Hong Kong protests demand Beijing grant political rights

By Roy Landersen
August 26, 2019
Demonstrators at Hong Kong airport shut down all flights Aug. 12-13. Hundreds of thousands of working people have been protesting over 10 weeks. Demands include direct elections.
Reuters/Issei KatoDemonstrators at Hong Kong airport shut down all flights Aug. 12-13. Hundreds of thousands of working people have been protesting over 10 weeks. Demands include direct elections.

Protests involving hundreds of thousands of working people demanding greater political rights have continued for a 10th week in Hong Kong. Many at the actions are demanding the government of the semi-autonomous territory and its Beijing overseers grant direct elections for Hong Kong’s top officials.

The tens of thousands who demonstrated over the weekend of Aug 3-4 faced attacks from cops using tear gas and rubber bullets. Masked thugs helped cops arrest demonstrators.

A citywide strike and mass protests for political rights Aug. 5 blocked much of the road and rail network. The strike caused hundreds of flights to be cancelled at Hong Kong’s international airport, one of the world’s busiest. A subsequent sit-in at the airport swelled to thousands Aug. 12-13, forcing the cancellation of all flights those days.

Those joining the strike included bus drivers, construction workers, teachers, lawyers and pilots. People rallied in numerous working-class or shopping districts. Many civil servants defied orders not to protest and shops were shut.

The Hong Kong Confederation of Trade Unions, which called the strike, said 350,000 workers took part. The pro-Beijing Hong Kong Federation of Trade Unions opposed the action.

Wilson Ng, a teacher from Hong Kong, told the Militant Aug. 12 that demands of those taking to the streets include the “formal withdrawal” of the shelved extradition bill, an amnesty for all protesters arrested on “riot” charges and “an independent investigation into police violence” and on how the crisis arose.

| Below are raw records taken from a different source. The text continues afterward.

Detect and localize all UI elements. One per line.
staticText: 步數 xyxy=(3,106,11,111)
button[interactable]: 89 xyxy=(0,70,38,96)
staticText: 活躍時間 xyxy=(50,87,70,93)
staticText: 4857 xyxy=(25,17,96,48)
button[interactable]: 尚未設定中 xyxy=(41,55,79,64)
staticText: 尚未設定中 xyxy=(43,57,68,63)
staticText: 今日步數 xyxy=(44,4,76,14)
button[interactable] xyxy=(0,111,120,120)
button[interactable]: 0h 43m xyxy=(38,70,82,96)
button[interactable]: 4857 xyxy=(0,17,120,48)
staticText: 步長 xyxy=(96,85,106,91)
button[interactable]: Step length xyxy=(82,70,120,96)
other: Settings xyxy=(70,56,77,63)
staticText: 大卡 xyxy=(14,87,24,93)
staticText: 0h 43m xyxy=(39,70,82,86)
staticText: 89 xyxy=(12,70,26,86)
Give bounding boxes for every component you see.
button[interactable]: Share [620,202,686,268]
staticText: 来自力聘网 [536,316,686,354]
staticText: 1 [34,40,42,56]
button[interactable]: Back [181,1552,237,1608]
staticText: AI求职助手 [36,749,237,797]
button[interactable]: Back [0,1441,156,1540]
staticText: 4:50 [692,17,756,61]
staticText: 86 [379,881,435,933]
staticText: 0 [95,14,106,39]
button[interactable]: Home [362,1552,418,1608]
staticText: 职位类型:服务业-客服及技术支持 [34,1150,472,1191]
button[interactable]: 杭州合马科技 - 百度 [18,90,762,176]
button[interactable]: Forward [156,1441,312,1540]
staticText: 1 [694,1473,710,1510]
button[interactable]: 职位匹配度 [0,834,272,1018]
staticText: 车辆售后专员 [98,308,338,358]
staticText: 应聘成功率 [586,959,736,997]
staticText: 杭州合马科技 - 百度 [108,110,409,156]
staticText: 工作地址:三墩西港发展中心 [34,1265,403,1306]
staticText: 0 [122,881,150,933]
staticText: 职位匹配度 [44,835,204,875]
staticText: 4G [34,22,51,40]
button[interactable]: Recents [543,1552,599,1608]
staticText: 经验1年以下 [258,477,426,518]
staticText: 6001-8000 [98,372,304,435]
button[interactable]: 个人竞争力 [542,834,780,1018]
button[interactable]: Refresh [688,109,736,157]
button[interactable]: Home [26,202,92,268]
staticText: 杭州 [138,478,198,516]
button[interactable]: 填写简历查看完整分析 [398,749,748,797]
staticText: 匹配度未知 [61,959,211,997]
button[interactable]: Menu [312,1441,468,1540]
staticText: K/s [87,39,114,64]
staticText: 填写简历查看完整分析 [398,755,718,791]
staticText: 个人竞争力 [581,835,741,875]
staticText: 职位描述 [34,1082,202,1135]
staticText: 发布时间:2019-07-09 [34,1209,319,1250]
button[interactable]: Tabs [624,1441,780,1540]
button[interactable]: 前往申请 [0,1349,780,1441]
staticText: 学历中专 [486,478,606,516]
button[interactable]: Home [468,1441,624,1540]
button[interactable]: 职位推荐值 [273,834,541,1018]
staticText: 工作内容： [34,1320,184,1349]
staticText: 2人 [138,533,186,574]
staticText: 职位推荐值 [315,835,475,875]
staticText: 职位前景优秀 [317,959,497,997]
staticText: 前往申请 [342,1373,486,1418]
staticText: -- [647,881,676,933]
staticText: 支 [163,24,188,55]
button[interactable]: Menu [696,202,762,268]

While calls for Chief Executive Carrie Lam’s resignation persist, Ng said, “people realize that even if she steps down the person who succeeds her won’t be much different.” Lastly, he said, is the demand for “direct elections of the chief executive.”

Currently Hong Kong’s chief executive is “elected” by a Beijing-appointed committee of 1,200 people, including many backers of the Chinese government along with company bosses from the island. Hong Kong, a former British colony, has been under a “one country, two systems” arrangement since it reverted to China in 1997. London waited over 150 years until the end of its colonial rule to begin implementing some direct elections.

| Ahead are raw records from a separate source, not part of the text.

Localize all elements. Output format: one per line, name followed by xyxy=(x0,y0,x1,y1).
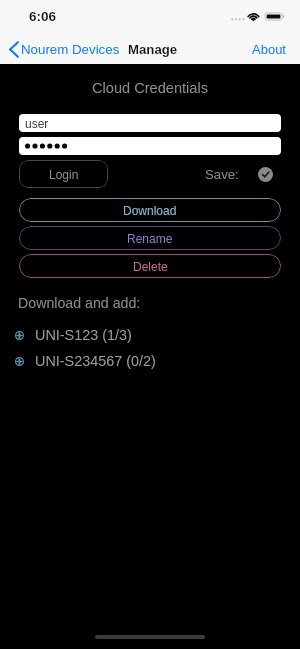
staticText: user xyxy=(25,117,49,130)
staticText: 6:06 xyxy=(29,9,57,24)
button[interactable]: Rename xyxy=(19,226,281,250)
button[interactable]: UNI-S123 (1/3) xyxy=(0,325,300,345)
staticText: UNI-S234567 (0/2) xyxy=(35,353,156,369)
staticText: Manage xyxy=(128,42,178,57)
staticText: Nourem Devices xyxy=(21,42,120,57)
staticText: UNI-S123 (1/3) xyxy=(35,327,132,343)
button[interactable]: Nourem Devices xyxy=(0,34,124,64)
button[interactable]: Save credentials xyxy=(258,167,273,182)
staticText: Save: xyxy=(205,167,239,182)
staticText: Delete xyxy=(133,260,168,273)
button[interactable]: Delete xyxy=(19,254,281,278)
button[interactable]: Download xyxy=(19,198,281,222)
button[interactable]: UNI-S234567 (0/2) xyxy=(0,351,300,371)
button[interactable]: Password xyxy=(19,137,281,155)
staticText: Cloud Credentials xyxy=(0,80,300,96)
button[interactable]: About xyxy=(242,34,300,64)
staticText: Rename xyxy=(127,232,173,245)
staticText: Download and add: xyxy=(18,295,141,311)
staticText: Login xyxy=(49,168,79,181)
button[interactable]: Login xyxy=(19,160,108,188)
button[interactable]: user xyxy=(19,114,281,132)
staticText: Download xyxy=(123,204,177,217)
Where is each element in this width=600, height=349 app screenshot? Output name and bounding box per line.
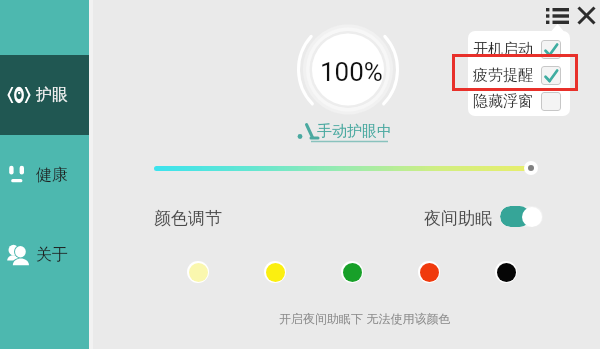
button[interactable]: 手动护眼中 [296,120,392,144]
button[interactable]: 健康 [0,135,89,215]
staticText: 护眼 [36,85,68,105]
button[interactable]: 护眼 [0,55,89,135]
button[interactable]: Colour swatch [418,261,440,283]
button[interactable]: Colour swatch [495,261,517,283]
staticText: 夜间助眠 [424,208,492,229]
button[interactable]: Night mode toggle [500,206,543,227]
button[interactable]: 开机启动 [473,36,561,62]
button[interactable]: Menu [546,8,569,24]
staticText: 开启夜间助眠下 无法使用该颜色 [279,311,451,326]
button[interactable]: Slider handle [524,161,538,175]
button[interactable]: 颜色调节 [154,208,222,229]
staticText: 隐藏浮窗 [473,92,533,111]
button[interactable]: Close [578,7,595,24]
button[interactable]: Colour swatch [264,261,286,283]
button[interactable]: 隐藏浮窗 [473,88,561,114]
button[interactable]: Colour temperature [154,166,537,171]
staticText: 100% [320,57,383,87]
button[interactable]: 关于 [0,215,89,295]
button[interactable]: Colour swatch [187,261,209,283]
button[interactable]: 疲劳提醒 [473,62,561,88]
staticText: 疲劳提醒 [473,66,533,85]
staticText: 手动护眼中 [317,122,392,141]
button[interactable]: Colour swatch [341,261,363,283]
staticText: 开机启动 [473,40,533,59]
staticText: 关于 [36,245,68,265]
staticText: 健康 [36,165,68,185]
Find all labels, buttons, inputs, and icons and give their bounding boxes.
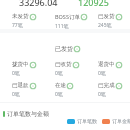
button[interactable]: 未发货 bbox=[12, 13, 36, 29]
staticText: 已完成 bbox=[98, 82, 115, 89]
staticText: 已收货 bbox=[55, 61, 72, 68]
staticText: 111笔 bbox=[55, 23, 69, 30]
staticText: BOSS订单 bbox=[55, 13, 80, 21]
staticText: 0笔 bbox=[55, 70, 63, 77]
staticText: 77笔 bbox=[12, 22, 23, 29]
staticText: 在途 bbox=[55, 82, 66, 89]
staticText: 已退款 bbox=[12, 82, 29, 89]
button[interactable]: 拢货中 bbox=[12, 61, 36, 77]
staticText: 0笔 bbox=[55, 91, 63, 98]
staticText: 订单笔数与金额 bbox=[7, 110, 49, 118]
button[interactable]: 已收货 bbox=[55, 61, 79, 77]
staticText: 已发货 bbox=[98, 13, 115, 20]
staticText: 0笔 bbox=[12, 91, 20, 98]
staticText: 245笔 bbox=[98, 22, 112, 29]
staticText: 订单笔数 bbox=[77, 118, 97, 124]
button[interactable]: 已退款 bbox=[12, 82, 36, 98]
staticText: 0笔 bbox=[12, 70, 20, 77]
button[interactable]: BOSS订单 bbox=[55, 13, 87, 30]
staticText: 退货中 bbox=[98, 61, 115, 68]
staticText: 已发货 bbox=[55, 45, 73, 53]
staticText: 未发货 bbox=[12, 13, 29, 20]
button[interactable]: 已完成 bbox=[98, 82, 122, 98]
staticText: 拢货中 bbox=[12, 61, 29, 68]
button[interactable]: 在途 bbox=[55, 82, 73, 98]
staticText: 33296.04 bbox=[19, 0, 58, 8]
button[interactable]: 退货中 bbox=[98, 61, 122, 77]
button[interactable]: 已发货 bbox=[55, 45, 80, 53]
staticText: 120925 bbox=[78, 0, 109, 8]
staticText: 0笔 bbox=[98, 91, 106, 98]
button[interactable]: 已发货 bbox=[98, 13, 122, 29]
staticText: 0笔 bbox=[98, 70, 106, 77]
staticText: 订单金额 bbox=[112, 118, 130, 124]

Hong Kong actions impact in China

The Chinese government fears the impact that the fight for democratic rights in Hong Kong will have on working people across mainland China. Beijing’s aviation authority ordered Cathay Pacific Airways to remove all workers involved in protests from their flights from Hong Kong to China Aug. 9. The airline’s bosses said they would comply.

As economic growth has slowed in China, labor actions have increased.

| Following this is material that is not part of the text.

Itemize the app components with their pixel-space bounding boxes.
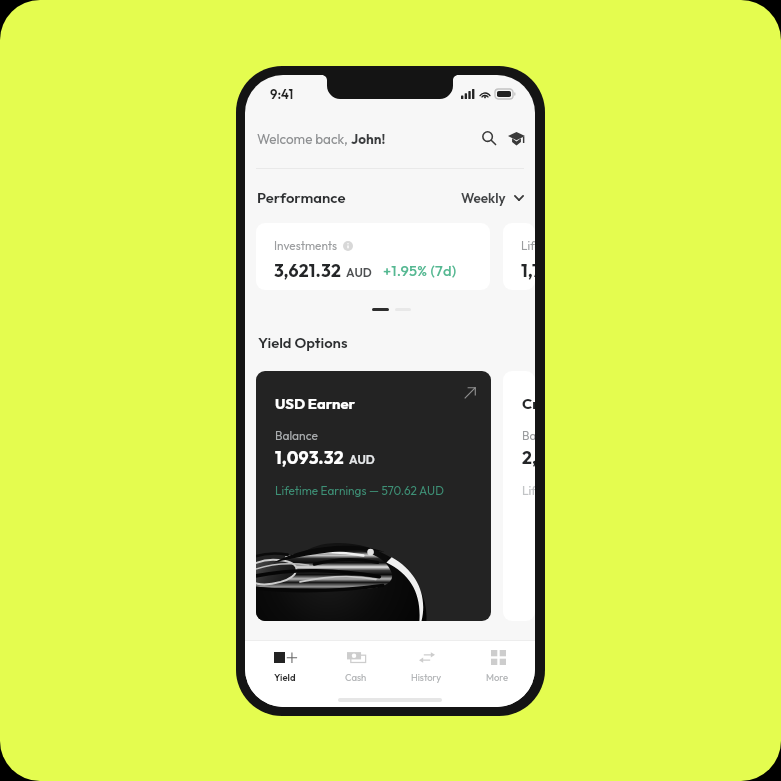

The China Labour Bulletin reports that so far this year there have been 25 protest actions among auto workers, mostly over layoffs and unpaid wages. Some 220,000 jobs have been lost as vehicle sales dropped 14% in the first half of the year. Most were layoffs but others resigned, unable to survive on a bare wage without overtime payments and bonuses.

In response to the Aug. 5 general strike, Lam claimed that the city was “on the verge of a very dangerous situation.” A spokesperson from Beijing’s Hong Kong and Macau Affairs Office threatened that protesters should not “play with fire” and “mistake our restraint for weakness.”

Working people in Hong Kong know this is not an idle threat. On June 4, nearly 200,000 attended a memorial to mark the 30th anniversary of the brutal crushing by Beijing’s military of mass protests in Tiananmen Square. Hong Kong is the only part of Chinese territory where that history is not censored.

Protests have been rising since February against Lam’s proposed extradition law, which would give Beijing legal cover to go after political opponents in the semi-autonomous region. Millions marched June 9 and 16, forcing Lam, with Beijing’s agreement, to suspend the bill. Some company bosses and business groups have made calls for the extradition law to be completely withdrawn and for an inquiry into the cops’ treatment of demonstrators.

Some small groups of protesters have targeted the legislative assembly building, police stations and symbols of Beijing’s overbearing presence, provoking a violent response from riot police. Ng told the Militant that the media focuses on these smaller confrontations as “the government is trying to cover up” the size of the massive peaceful protests.

Chinese government officials seek to drive a wedge between the large numbers of working people at many of the protests and those leading violent confrontations with authorities. Yang Guang, Beijing’s spokesperson in Hong Kong, claimed there was a division between “kind-hearted citizens who have been misguided and coerced to join” and “a small number of violent radicals.”

Growing economic inequalities in the territory are also driving unrest among working people. Hong Kong has the world’s longest working hours and highest rents, according to the New York Times. Rents have skyrocketed in recent years and over 210,000 Hong Kong residents live in subdivided apartments known as “cages,” where tenants are squeezed into spaces as small as 15 square feet.